⟨
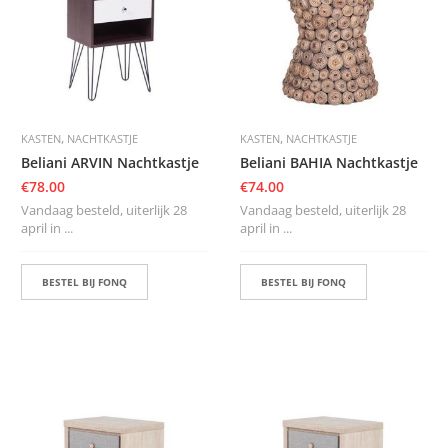
,
,
KASTEN
NACHTKASTJE
KASTEN
NACHTKASTJE
Beliani ARVIN Nachtkastje
Beliani BAHIA Nachtkastje
€
78.00
€
74.00
Vandaag besteld, uiterlijk 28
Vandaag besteld, uiterlijk 28
april in ...
april in ...
BESTEL BIJ FONQ
BESTEL BIJ FONQ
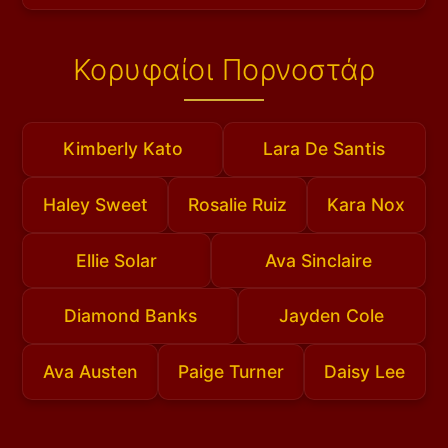
Κορυφαίοι Πορνοστάρ
Kimberly Kato
Lara De Santis
Haley Sweet
Rosalie Ruiz
Kara Nox
Ellie Solar
Ava Sinclaire
Diamond Banks
Jayden Cole
Ava Austen
Paige Turner
Daisy Lee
⟩
[WHAT IS EXPECTED]
The listing must be repeated word for word, and none of its pictures may appear in the copy.

[SOLUTION BELOW]
,
,
KASTEN
NACHTKASTJE
KASTEN
NACHTKASTJE
Beliani ARVIN Nachtkastje
Beliani BAHIA Nachtkastje
€
78.00
€
74.00
Vandaag besteld, uiterlijk 28
Vandaag besteld, uiterlijk 28
april in ...
april in ...
BESTEL BIJ FONQ
BESTEL BIJ FONQ
Κορυφαίοι Πορνοστάρ
Kimberly Kato
Lara De Santis
Haley Sweet
Rosalie Ruiz
Kara Nox
Ellie Solar
Ava Sinclaire
Diamond Banks
Jayden Cole
Ava Austen
Paige Turner
Daisy Lee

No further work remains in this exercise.